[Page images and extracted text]
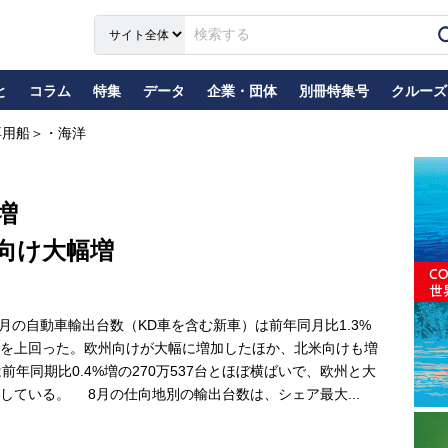
と
コラム
特集
データ
企業・団体
別冊特集号
クルーズ
専用船＞・海洋
増
向け大幅増
月の自動車輸出台数（KD車を含む新車）は前年同月比1.3%
同月を上回った。欧州向けが大幅に増加したほか、北米向けも増
年同期比0.4%増の270万537台とほぼ横ばいで、欧州と大
している。 8月の仕向地別の輸出台数は、シェア最大...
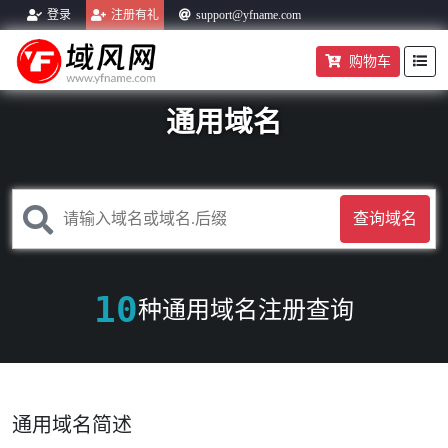
登录
注册有礼
support@yfname.com
购物车
帮助中心
域名转入
购物车
通用域名
查询域名
10
种通用域名注册查询
通用域名简述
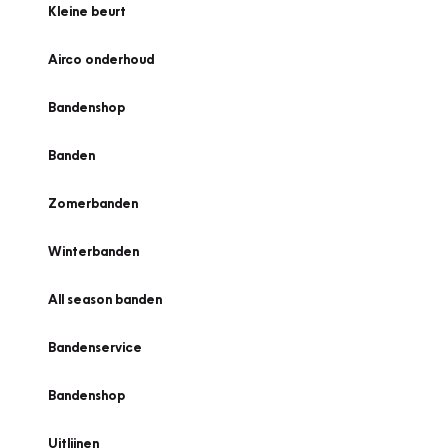
Kleine beurt
Airco onderhoud
Bandenshop
Banden
Zomerbanden
Winterbanden
All season banden
Bandenservice
Bandenshop
Uitlijnen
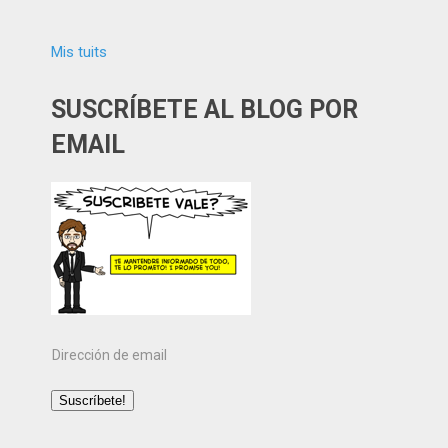
Mis tuits
SUSCRÍBETE AL BLOG POR
EMAIL
Dirección
de
email
Suscríbete!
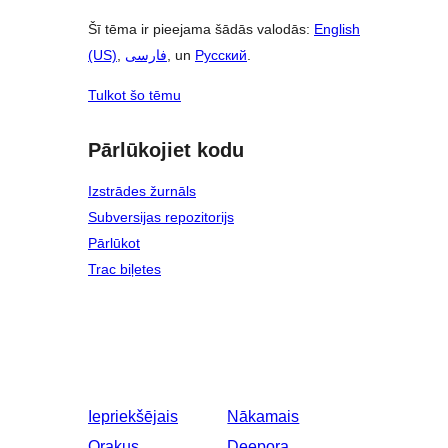
Šī tēma ir pieejama šādās valodās:
English
(US)
,
فارسی
, un
Русский
.
Tulkot šo tēmu
Pārlūkojiet kodu
Izstrādes žurnāls
Subversijas repozitorijs
Pārlūkot
Trac biļetes
Iepriekšējais
Nākamais
Orakus
Deepora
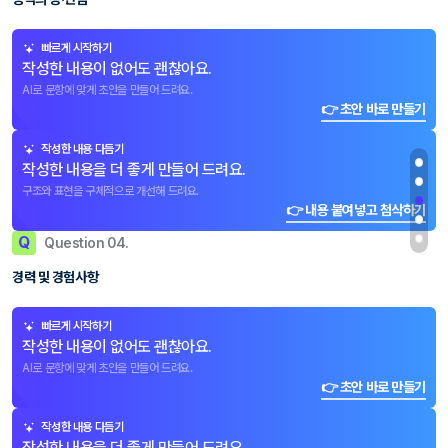
빠르게 시작하기
작성한 내용이 없어도 괜찮아요.
AI로 문항에 맞게 초안을 만들어 드려요.
👉 초안 바로 만들기
작성한 내용 다듬기
작성한 내용을 더 좋게 만들어 드려요.
구조와 표현을 구체적으로 개선해 드려요.
👉 내용 붙여넣고 첨삭하기
Q
Question 04.
경력 및 경험사항
빠르게 시작하기
작성한 내용이 없어도 괜찮아요.
AI로 문항에 맞게 초안을 만들어 드려요.
👉 초안 바로 만들기
작성한 내용 다듬기
작성한 내용을 더 좋게 만들어 드려요.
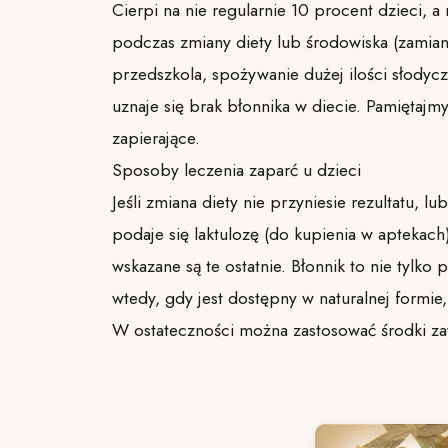
Cierpi na nie regularnie 10 procent dzieci, a 
podczas zmiany diety lub środowiska (zamiana
przedszkola, spożywanie dużej ilości słodycz
uznaje się brak błonnika w diecie. Pamiętajmy
zapierające.
Sposoby leczenia zaparć u dzieci
Jeśli zmiana diety nie przyniesie rezultatu, l
podaje się laktulozę (do kupienia w aptekach
wskazane są te ostatnie. Błonnik to nie tylko
wtedy, gdy jest dostępny w naturalnej formi
W ostateczności można zastosować środki zaw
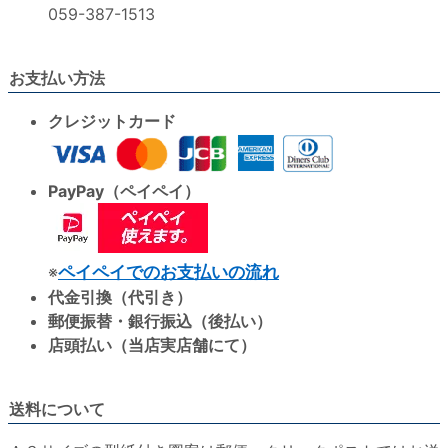
059-387-1513
お支払い方法
クレジットカード
PayPay（ペイペイ）
※
ペイペイでのお支払いの流れ
代金引換（代引き）
郵便振替・銀行振込（後払い）
店頭払い（当店実店舗にて）
送料について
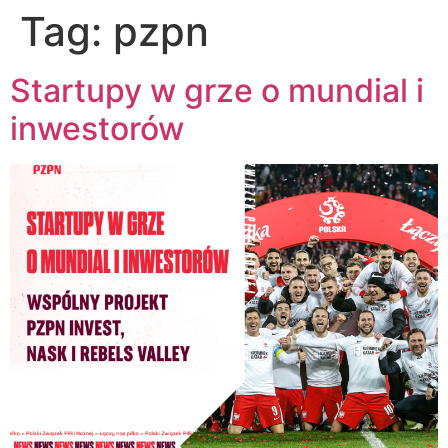
Tag:
pzpn
Startupy w grze o mundial i
inwestorów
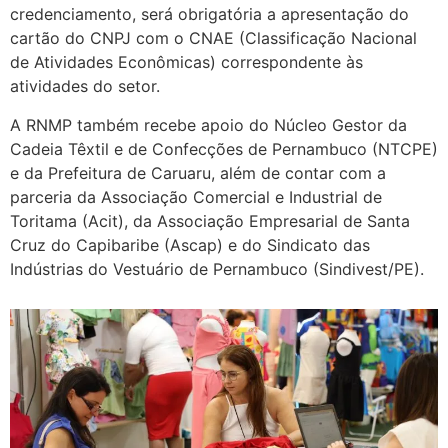
credenciamento, será obrigatória a apresentação do
cartão do CNPJ com o CNAE (Classificação Nacional
de Atividades Econômicas) correspondente às
atividades do setor.
A RNMP também recebe apoio do Núcleo Gestor da
Cadeia Têxtil e de Confecções de Pernambuco (NTCPE)
e da Prefeitura de Caruaru, além de contar com a
parceria da Associação Comercial e Industrial de
Toritama (Acit), da Associação Empresarial de Santa
Cruz do Capibaribe (Ascap) e do Sindicato das
Indústrias do Vestuário de Pernambuco (Sindivest/PE).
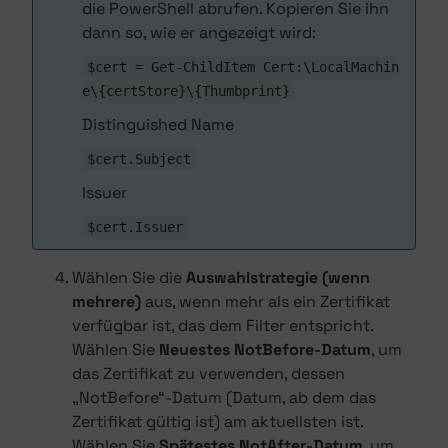
die PowerShell abrufen. Kopieren Sie ihn
dann so, wie er angezeigt wird:
$cert = Get-ChildItem Cert:\LocalMachin
e\{certStore}\{Thumbprint}
Distinguished Name
$cert.Subject
Issuer
$cert.Issuer
Wählen Sie die
Auswahlstrategie (wenn
mehrere)
aus, wenn mehr als ein Zertifikat
verfügbar ist, das dem Filter entspricht.
Wählen Sie
Neuestes NotBefore-Datum
, um
das Zertifikat zu verwenden, dessen
„NotBefore“-Datum (Datum, ab dem das
Zertifikat gültig ist) am aktuellsten ist.
Wählen Sie
Spätestes NotAfter-Datum
, um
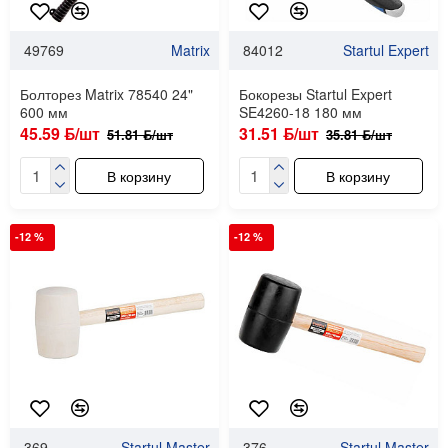
49769
Matrix
84012
Startul Expert
Болторез Matrix 78540 24"
Бокорезы Startul Expert
600 мм
SE4260-18 180 мм
45.59 ƃ/шт
31.51 ƃ/шт
51.81 ƃ/шт
35.81 ƃ/шт
В корзину
В корзину
-12 %
-12 %
369
Startul Master
376
Startul Master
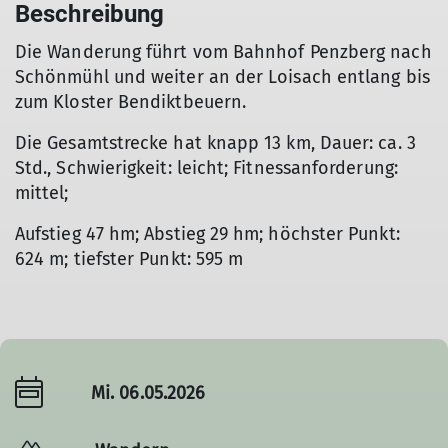
Beschreibung
Die Wanderung führt vom Bahnhof Penzberg nach
Schönmühl und weiter an der Loisach entlang bis
zum Kloster Bendiktbeuern.
Die Gesamtstrecke hat knapp 13 km, Dauer: ca. 3
Std., Schwierigkeit: leicht; Fitnessanforderung:
mittel;
Aufstieg 47 hm; Abstieg 29 hm; höchster Punkt:
624 m; tiefster Punkt: 595 m
Mi. 06.05.2026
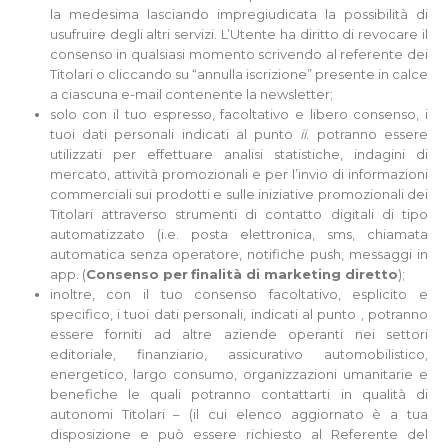
la medesima lasciando impregiudicata la possibilità di
usufruire degli altri servizi. L’Utente ha diritto di revocare il
consenso in qualsiasi momento scrivendo al referente dei
Titolari o cliccando su “annulla iscrizione” presente in calce
a ciascuna e-mail contenente la newsletter;
solo con il tuo espresso, facoltativo e libero consenso, i
tuoi dati personali indicati al punto
ii
. potranno essere
utilizzati per effettuare analisi statistiche, indagini di
mercato, attività promozionali e per l’invio di informazioni
commerciali sui prodotti e sulle iniziative promozionali dei
Titolari attraverso strumenti di contatto digitali di tipo
automatizzato (i.e. posta elettronica, sms, chiamata
automatica senza operatore, notifiche push, messaggi in
app. (
Consenso per
finalità di marketing diretto
);
inoltre, con il tuo consenso facoltativo, esplicito e
specifico, i tuoi dati personali, indicati al punto , potranno
essere forniti ad altre aziende operanti nei settori
editoriale, finanziario, assicurativo automobilistico,
energetico, largo consumo, organizzazioni umanitarie e
benefiche le quali potranno contattarti in qualità di
autonomi Titolari – (il cui elenco aggiornato è a tua
disposizione e può essere richiesto al Referente del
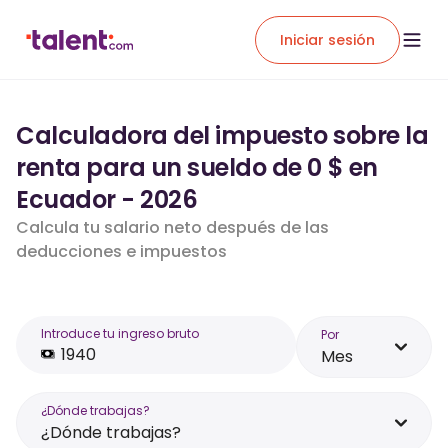
Iniciar sesión
Calculadora del impuesto sobre la
renta para un sueldo de 0 $ en
Ecuador - 2026
Calcula tu salario neto después de las
deducciones e impuestos
Introduce tu ingreso bruto
Por
Mes
¿Dónde trabajas?
¿Dónde trabajas?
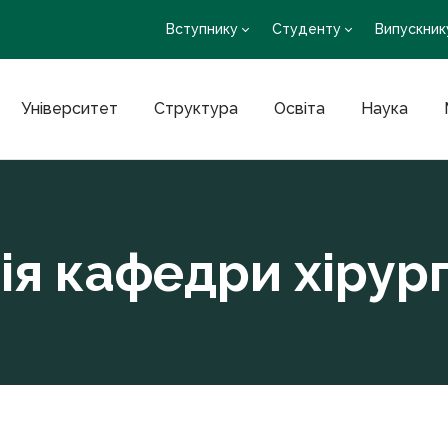
Вступнику
Студенту
Випускник
Університет
Структура
Освіта
Наука
ія кафедри хірур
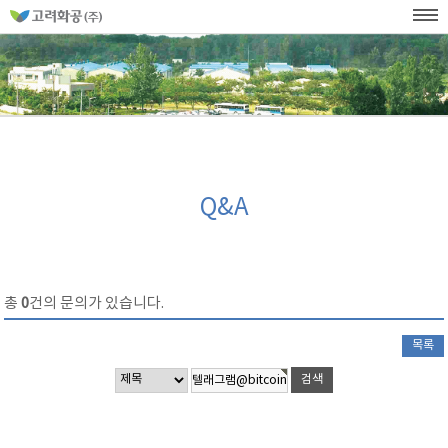
홈
페
이
KOR
ENG
SITEMAP
WEB발주
지
네
메
비
인
메
게
뉴
이
션
Q&A
총
0
건의 문의가 있습니다.
목록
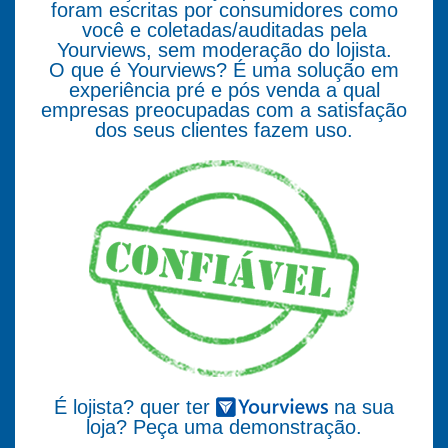
foram escritas por consumidores como
você e coletadas/auditadas pela
Yourviews, sem moderação do lojista.
O que é Yourviews? É uma solução em
experiência pré e pós venda a qual
empresas preocupadas com a satisfação
dos seus clientes fazem uso.
É lojista? quer ter
na sua
loja? Peça uma demonstração.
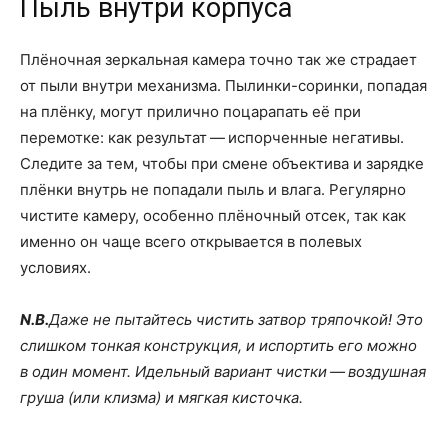
Пыль внутри корпуса
Плёночная зеркальная камера точно так же страдает
от пыли внутри механизма. Пылинки-соринки, попадая
на плёнку, могут прилично поцарапать её при
перемотке: как результат — испорченные негативы.
Следите за тем, чтобы при смене объектива и зарядке
плёнки внутрь не попадали пыль и влага. Регулярно
чистите камеру, особенно плёночный отсек, так как
именно он чаще всего открывается в полевых
условиях.
N.B.
Даже не пытайтесь чистить затвор тряпочкой! Это
слишком тонкая конструкция, и испортить его можно
в один момент. Идельный вариант чистки — воздушная
груша (или клизма) и мягкая кисточка.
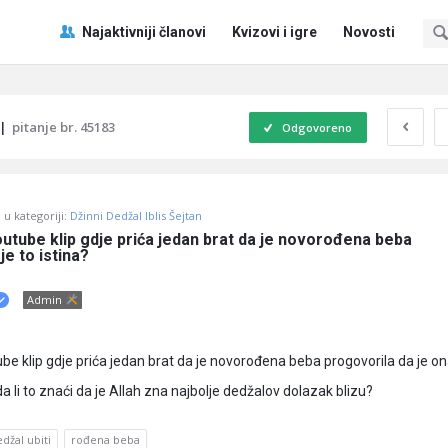
Pitaj
Pitaj
Najaktivniji članovi
Kvizovi i igre
Novosti
Učene
Učene
®
®
Navigacija
|
pitanje br. 45183
Odgovoreno
u kategoriji:
Džinni Dedžal Iblis Šejtan
tube klip gdje prića jedan brat da je novorođena beba 
 je to istina?
Admin
e klip gdje prića jedan brat da je novorođena beba progovorila da je on
 da li to znaći da je Allah zna najbolje dedžalov dolazak blizu?
džal ubiti
rođena beba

**Work required:**
Provide a count of the lines in the data above that include the word "promozionali", stating the number alone.

**Solution for this problem:**
2